Climate Change: More than a Weather Issue
This post is part of the global effort of blog action day that encourages bloggers around the world to blog on the same topic on the same day : www.blogactionday.org
Anyone strutting down the overcrowded and over polluted streets of Beirut, Damascus or Cairo would never think that Middle Eastern societies care much for the Environment. It’s true that the abundance of 4x4s, the garbage littering the streets and the absence of green spaces, sidewalks and public transports to enable the population to cycle or walk instead of systematically taking their cars do not really help the observer to think the contrary either.
Yet it seems that, like a quiet army, a green movement is slowly building momentum for the issue of Climate Change, and is already advocating for a more eco-friendly mentality within the Arab States, like for example the Lebanese organisation Green Line who advocates, among other things, for the promotion of renewable energies in Lebanon.
Such initiatives are more than welcome in such a conflict-ridden area, where weapons used to wage wars have contributed a great deal to the overwhelming pollution of the air and the sea. The sad images of the oil slick in the Mediterranean Sea in July 2006 following the Israeli shelling over the South of Lebanon are still very vivid in everyone’s mind, and this constitutes only an example of the effects of war on the environment. Many more weapons, like the white phosphorus regularly used by Tsahal, continue to have negative impact on the environment long after the conflict has subsided.

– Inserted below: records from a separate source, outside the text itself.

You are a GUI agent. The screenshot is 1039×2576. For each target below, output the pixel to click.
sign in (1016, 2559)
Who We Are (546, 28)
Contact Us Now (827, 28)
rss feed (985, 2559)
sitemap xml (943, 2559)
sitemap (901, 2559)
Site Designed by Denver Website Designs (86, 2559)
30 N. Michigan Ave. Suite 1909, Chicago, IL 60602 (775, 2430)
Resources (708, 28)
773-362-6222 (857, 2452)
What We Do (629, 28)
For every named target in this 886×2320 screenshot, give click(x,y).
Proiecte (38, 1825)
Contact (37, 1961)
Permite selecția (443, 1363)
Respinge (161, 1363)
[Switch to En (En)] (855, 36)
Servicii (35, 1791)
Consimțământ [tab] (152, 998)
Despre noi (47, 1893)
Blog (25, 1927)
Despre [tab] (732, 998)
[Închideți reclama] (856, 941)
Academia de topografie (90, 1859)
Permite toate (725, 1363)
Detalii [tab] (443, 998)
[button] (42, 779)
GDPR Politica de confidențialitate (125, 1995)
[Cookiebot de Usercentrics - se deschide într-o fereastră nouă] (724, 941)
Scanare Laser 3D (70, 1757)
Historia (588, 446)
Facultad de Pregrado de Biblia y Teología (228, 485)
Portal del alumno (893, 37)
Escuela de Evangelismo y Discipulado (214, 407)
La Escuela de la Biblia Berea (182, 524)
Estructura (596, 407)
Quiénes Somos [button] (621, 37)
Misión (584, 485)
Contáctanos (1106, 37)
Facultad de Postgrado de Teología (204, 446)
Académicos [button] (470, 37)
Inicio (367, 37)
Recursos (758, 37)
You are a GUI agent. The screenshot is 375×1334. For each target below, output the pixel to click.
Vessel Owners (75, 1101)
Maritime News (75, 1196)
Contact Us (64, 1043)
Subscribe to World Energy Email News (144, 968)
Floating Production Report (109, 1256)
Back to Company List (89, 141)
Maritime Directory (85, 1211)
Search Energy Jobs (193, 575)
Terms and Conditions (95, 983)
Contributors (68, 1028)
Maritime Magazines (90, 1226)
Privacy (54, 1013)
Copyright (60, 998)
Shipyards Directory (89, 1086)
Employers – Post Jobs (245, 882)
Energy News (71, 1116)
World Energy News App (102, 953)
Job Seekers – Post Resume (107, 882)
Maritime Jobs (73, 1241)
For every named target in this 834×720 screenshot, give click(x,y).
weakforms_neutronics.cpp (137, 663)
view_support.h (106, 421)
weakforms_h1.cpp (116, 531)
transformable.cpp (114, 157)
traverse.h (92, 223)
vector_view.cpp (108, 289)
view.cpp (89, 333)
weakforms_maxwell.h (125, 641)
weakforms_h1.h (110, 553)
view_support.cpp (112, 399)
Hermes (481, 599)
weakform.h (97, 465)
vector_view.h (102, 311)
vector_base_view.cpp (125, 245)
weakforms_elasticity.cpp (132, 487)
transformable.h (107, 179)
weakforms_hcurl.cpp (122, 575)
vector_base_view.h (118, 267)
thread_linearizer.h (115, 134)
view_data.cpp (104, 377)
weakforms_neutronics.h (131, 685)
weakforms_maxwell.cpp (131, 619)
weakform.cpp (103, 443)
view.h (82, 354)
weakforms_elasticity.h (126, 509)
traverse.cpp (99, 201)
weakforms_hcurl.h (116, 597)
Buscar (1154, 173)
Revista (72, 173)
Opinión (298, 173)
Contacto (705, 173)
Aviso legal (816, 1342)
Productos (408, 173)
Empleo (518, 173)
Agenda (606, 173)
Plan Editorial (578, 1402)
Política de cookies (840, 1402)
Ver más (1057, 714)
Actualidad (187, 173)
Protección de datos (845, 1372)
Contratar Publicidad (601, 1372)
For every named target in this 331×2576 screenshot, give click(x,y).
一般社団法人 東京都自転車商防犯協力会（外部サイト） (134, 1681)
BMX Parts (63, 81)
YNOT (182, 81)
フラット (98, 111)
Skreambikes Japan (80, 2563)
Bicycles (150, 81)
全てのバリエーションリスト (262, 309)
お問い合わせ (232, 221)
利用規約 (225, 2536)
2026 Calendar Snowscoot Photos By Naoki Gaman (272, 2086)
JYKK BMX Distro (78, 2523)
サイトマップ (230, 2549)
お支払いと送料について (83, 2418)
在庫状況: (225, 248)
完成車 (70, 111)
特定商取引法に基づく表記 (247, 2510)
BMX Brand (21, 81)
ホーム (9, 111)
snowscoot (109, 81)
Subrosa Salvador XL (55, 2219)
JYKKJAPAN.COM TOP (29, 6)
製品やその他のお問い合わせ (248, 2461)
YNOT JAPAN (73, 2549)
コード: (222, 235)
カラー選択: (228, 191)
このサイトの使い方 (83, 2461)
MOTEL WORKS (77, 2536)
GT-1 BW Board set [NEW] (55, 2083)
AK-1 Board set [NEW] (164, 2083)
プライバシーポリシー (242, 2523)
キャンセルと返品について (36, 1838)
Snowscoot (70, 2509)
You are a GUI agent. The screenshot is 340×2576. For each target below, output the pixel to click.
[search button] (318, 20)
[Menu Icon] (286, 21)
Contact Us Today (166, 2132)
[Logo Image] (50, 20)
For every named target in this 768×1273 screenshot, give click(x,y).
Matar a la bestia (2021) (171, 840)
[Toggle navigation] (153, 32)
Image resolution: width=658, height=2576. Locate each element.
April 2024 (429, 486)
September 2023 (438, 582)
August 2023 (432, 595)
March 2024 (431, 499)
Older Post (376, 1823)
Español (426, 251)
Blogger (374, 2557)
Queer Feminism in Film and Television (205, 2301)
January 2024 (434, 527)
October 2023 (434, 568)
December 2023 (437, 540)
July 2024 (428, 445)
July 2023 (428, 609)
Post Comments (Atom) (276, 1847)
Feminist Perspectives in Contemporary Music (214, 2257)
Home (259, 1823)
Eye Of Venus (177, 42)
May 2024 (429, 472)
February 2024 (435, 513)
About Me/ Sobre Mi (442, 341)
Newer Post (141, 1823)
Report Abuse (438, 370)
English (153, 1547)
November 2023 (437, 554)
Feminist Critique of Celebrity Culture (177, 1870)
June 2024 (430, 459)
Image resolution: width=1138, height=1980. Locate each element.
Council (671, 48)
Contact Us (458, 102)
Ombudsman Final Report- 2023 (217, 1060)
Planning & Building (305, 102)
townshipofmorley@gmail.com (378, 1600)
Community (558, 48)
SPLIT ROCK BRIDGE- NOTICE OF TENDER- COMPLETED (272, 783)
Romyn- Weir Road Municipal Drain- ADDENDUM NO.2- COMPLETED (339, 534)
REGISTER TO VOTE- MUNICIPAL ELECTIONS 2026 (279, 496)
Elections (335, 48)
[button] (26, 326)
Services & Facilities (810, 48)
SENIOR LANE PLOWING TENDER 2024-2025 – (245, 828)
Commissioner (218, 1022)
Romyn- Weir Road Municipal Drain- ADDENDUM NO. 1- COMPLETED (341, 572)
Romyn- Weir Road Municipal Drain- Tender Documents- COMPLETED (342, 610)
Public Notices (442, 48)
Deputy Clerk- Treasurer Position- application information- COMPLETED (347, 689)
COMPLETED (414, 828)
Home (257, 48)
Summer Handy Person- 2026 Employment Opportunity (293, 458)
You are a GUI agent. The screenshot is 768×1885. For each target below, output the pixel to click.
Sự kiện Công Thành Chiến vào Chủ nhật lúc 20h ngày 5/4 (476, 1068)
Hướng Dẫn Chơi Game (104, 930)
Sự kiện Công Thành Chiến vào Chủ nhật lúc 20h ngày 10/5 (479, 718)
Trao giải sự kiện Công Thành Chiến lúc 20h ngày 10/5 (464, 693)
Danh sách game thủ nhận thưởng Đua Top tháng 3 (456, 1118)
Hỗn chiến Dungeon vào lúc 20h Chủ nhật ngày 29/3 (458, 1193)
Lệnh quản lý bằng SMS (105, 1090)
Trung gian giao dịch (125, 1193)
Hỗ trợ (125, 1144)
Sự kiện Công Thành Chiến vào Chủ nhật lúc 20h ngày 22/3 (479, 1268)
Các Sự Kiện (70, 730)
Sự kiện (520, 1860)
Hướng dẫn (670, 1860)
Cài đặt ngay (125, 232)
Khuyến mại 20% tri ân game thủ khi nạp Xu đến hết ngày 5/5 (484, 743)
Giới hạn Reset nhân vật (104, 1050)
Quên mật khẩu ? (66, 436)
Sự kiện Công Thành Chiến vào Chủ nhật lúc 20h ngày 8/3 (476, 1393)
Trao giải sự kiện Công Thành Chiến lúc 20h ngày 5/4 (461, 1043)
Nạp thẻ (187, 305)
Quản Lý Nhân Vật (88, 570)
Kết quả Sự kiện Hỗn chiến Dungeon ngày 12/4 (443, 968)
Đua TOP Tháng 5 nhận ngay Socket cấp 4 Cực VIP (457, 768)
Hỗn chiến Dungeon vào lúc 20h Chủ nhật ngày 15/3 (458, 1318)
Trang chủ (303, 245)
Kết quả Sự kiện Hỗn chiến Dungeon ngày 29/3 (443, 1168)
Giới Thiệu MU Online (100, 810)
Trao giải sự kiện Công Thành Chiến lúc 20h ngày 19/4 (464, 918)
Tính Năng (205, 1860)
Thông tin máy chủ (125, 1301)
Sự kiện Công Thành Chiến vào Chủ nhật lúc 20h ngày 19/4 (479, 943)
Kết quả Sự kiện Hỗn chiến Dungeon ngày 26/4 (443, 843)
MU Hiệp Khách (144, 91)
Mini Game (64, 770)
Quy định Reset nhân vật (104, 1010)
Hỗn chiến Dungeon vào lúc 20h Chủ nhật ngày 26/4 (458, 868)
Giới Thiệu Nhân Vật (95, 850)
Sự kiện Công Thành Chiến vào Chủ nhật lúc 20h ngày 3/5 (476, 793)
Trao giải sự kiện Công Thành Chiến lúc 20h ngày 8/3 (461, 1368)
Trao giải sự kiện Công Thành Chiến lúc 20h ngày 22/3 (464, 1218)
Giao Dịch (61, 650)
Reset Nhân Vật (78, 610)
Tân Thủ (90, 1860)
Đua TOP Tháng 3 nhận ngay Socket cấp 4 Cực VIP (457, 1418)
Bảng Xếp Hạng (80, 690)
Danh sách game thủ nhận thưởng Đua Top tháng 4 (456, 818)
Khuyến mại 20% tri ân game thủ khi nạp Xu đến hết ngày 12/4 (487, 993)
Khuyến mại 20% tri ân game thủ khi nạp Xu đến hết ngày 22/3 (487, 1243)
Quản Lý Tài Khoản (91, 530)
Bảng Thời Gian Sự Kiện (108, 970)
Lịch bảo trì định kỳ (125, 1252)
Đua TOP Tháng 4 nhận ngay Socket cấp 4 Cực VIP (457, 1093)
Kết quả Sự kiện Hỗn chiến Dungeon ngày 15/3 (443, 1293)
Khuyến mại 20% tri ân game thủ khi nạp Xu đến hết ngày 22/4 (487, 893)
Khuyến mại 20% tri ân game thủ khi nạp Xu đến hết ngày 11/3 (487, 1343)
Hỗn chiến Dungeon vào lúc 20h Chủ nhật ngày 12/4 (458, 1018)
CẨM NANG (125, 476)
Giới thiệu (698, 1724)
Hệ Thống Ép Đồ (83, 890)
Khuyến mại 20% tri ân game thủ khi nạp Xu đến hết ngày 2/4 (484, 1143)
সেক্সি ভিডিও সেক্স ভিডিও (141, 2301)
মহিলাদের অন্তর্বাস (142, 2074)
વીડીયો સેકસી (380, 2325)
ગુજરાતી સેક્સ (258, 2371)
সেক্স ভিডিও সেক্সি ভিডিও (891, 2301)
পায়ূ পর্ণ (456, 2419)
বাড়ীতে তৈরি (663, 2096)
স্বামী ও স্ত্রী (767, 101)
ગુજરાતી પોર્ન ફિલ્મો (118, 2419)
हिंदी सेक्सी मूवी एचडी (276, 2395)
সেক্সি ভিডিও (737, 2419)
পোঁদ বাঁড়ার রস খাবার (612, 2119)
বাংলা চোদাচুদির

Besides, the geographic location of the Middle East renders it particularly vulnerable to climate change: scarcity of water and dryness of climate make the region the usual victim of droughts. Moreover, it has also been proven that climate change will result in a rise in sea level, which will eventually eat away the territories of ME countries.
It is important to keep in mind that climate change would not only have environmental consequences in the Middle East, but that it would also lead to armed conflicts over the control of waters. Indeed, droughts will have impact on the agriculture and thus on the economy as a whole, but also of course on the population and its very survival, paving way for riots over resources. The issues of water is already a point of tension in the region with Israel pumping water from Syria, Jordan and Lebanon, and the situation is not likely to improve, hence the dire need of taking up actions to preserve the environment.
Even though the picture depicted above can seem very grim, the silver lining (yes, there is one) is that Arab populations have been finding ways to adapt to a very harsh climate for centuries, and have therefore come up with rather reliable coping traditional strategies. Based on this evidence, the World Bank is currently supporting projects, notably in Yemen and Morocco, that combine both global strategies and traditional local knowledge to counter the negative impact on climate change on rural populations that rely mostly on agriculture for their living.
Civil Society organisations are also putting their heads together to try and come up with solutions, such as the Friends of the Earth- Middle East, an organisation that brings together Jordanians, Palestinians and Israelis environmentalists. In its report Climate Change, a New Threat to Middle East Security, the organisation stresses the importance of sustainable water agreements between the collaborating parties and urges the Unites States to take action and leadership in the struggle for greenhouse gas reduction. As they put it: “It is time for the US to join the rest of the world in addressing this problem rather than remaining the lone outsider.”
While such reports are very useful, they are still very much oriented towards advocacy at the decision-making level. Other initiatives have been taken up in the Middle East to teach populations about the benefits of recycling and of protecting the environment, such as the Spirit of Youth Association for Environmental Services in Egypt. The association set up a school is the Garbage Area of Cairo to teach children who were sorting out the trash the importance of recycling and of adopting alternative energy. The idea of the school is on the one hand to give children a regular education with maths, economics and reading on top of the environmental studies, and on the other hand to let them help with the collecting of garbage so they do not miss out on this much-needed income. The children then become knowledgeable about environmental issues and start telling their community about it, spreading the message far and wide.
Despite these civil societies efforts, Arab governments do not seem to be taking leadership in promoting environmental reforms such as teaching eco-friendly ways of living in schools, of trying to test alternative energies for their industries. Education is cruelly needed in societies where throwing whatever trash you have in your hands on the streets is widely practised, along with driving polluting cars and avoiding recycling. Governments are never keen on civil society movements for fear of seeing them become political; they also do not consider climate change to be a priority.
Let’s prove them wrong and raise our voices high in Copenhagen so not only the Middle East, but the Whole World goes GREEN!!!